---------- SUPPLIED MATERIAL

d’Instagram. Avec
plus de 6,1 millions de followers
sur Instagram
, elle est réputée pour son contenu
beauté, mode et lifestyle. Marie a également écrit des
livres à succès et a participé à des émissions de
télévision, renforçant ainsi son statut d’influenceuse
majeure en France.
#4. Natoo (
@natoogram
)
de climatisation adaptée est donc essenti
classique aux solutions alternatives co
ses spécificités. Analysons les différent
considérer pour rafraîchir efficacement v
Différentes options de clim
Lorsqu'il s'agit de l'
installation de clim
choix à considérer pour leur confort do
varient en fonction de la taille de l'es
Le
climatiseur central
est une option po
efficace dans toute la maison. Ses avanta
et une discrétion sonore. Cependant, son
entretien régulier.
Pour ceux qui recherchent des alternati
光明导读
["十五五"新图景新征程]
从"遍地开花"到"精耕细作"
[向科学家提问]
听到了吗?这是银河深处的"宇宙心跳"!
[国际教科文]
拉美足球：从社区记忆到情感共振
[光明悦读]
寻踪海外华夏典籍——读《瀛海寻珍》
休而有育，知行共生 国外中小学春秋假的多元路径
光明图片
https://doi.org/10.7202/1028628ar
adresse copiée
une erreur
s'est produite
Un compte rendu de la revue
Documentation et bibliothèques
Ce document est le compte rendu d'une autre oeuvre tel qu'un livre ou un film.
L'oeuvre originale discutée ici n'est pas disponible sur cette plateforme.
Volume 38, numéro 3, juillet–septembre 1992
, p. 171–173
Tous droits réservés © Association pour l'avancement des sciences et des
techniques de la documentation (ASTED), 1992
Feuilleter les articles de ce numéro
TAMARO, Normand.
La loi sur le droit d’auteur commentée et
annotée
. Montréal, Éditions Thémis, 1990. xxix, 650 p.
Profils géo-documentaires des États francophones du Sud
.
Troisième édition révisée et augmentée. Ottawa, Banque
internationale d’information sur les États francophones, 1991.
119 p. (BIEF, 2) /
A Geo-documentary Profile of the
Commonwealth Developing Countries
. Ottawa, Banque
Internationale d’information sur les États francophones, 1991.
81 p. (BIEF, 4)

--------------------
---------- SUPPLIED MATERIAL

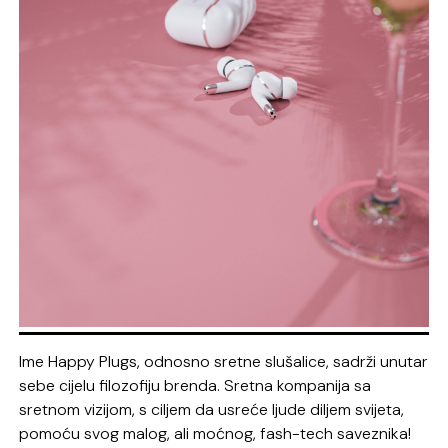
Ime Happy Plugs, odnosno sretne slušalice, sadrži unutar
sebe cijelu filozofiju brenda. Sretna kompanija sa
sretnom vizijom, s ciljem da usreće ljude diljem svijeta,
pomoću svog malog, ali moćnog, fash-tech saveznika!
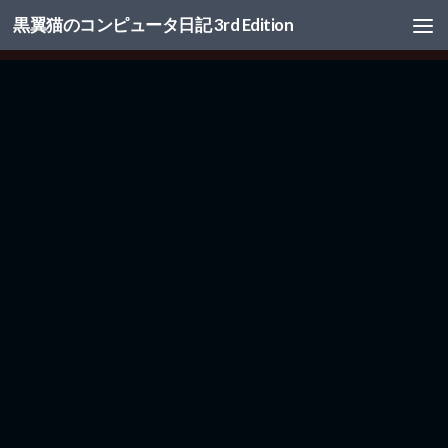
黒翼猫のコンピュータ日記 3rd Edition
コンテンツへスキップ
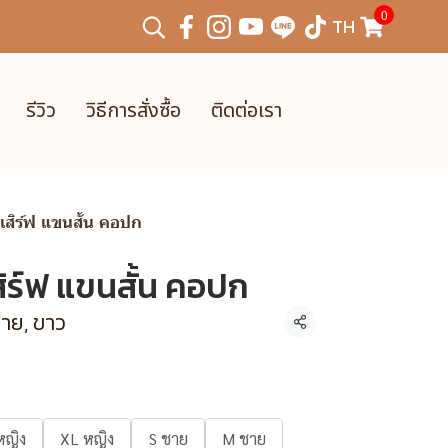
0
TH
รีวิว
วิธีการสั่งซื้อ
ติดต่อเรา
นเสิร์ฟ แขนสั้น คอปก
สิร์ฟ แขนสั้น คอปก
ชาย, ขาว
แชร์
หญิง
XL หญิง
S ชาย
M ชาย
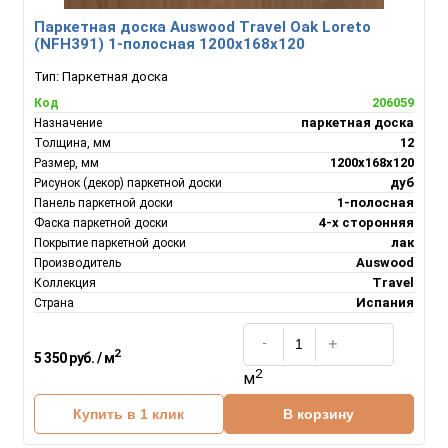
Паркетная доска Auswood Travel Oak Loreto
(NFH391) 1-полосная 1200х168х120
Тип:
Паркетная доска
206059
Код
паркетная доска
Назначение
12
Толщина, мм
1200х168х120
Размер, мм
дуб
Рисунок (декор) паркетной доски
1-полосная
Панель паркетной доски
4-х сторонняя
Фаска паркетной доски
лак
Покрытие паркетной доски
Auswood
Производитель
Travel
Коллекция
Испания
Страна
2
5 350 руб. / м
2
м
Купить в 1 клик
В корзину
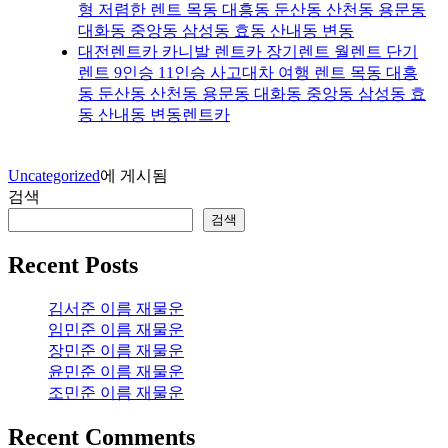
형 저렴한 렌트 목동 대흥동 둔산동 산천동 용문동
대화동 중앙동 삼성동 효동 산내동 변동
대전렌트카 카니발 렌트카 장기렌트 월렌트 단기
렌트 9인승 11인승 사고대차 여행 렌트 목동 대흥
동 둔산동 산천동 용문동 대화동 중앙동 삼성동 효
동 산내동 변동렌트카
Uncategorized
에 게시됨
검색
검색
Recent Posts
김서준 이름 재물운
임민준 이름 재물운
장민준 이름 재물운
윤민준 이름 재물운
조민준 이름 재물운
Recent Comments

--------------------

- WHAT THE TASK ASKS:
Set down, exactly as they appear above, all lines from the one that has "d’Instagram. Avec" down to the one that has "ses spécificités. Analysons les différent", including those two and no others.

- EXERCISE OUTPUT:
d’Instagram. Avec
plus de 6,1 millions de followers
sur Instagram
, elle est réputée pour son contenu
beauté, mode et lifestyle. Marie a également écrit des
livres à succès et a participé à des émissions de
télévision, renforçant ainsi son statut d’influenceuse
majeure en France.
#4. Natoo (
@natoogram
)
de climatisation adaptée est donc essenti
classique aux solutions alternatives co
ses spécificités. Analysons les différent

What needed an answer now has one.